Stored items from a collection
————————
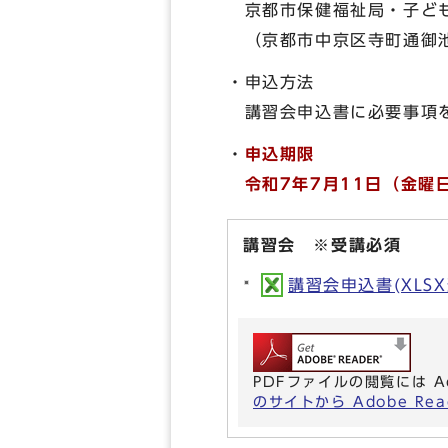
京都市保健福祉局・子ども
（京都市中京区寺町通御池
・申込方法
講習会申込書に必要事項を
・
申込期限
令和7年7月11日（金曜
講習会 ※受講必須
講習会申込書(XLSX形
PDFファイルの閲覧には A
のサイトから Adobe R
————————
*What to do*: Exact repetition of each line above is expected; images are to be omitted.

*Reply to the exercise*:
京都市保健福祉局・子ども
（京都市中京区寺町通御池
・申込方法
講習会申込書に必要事項を
・
申込期限
令和7年7月11日（金曜
講習会 ※受講必須
講習会申込書(XLSX形
PDFファイルの閲覧には A
のサイトから Adobe R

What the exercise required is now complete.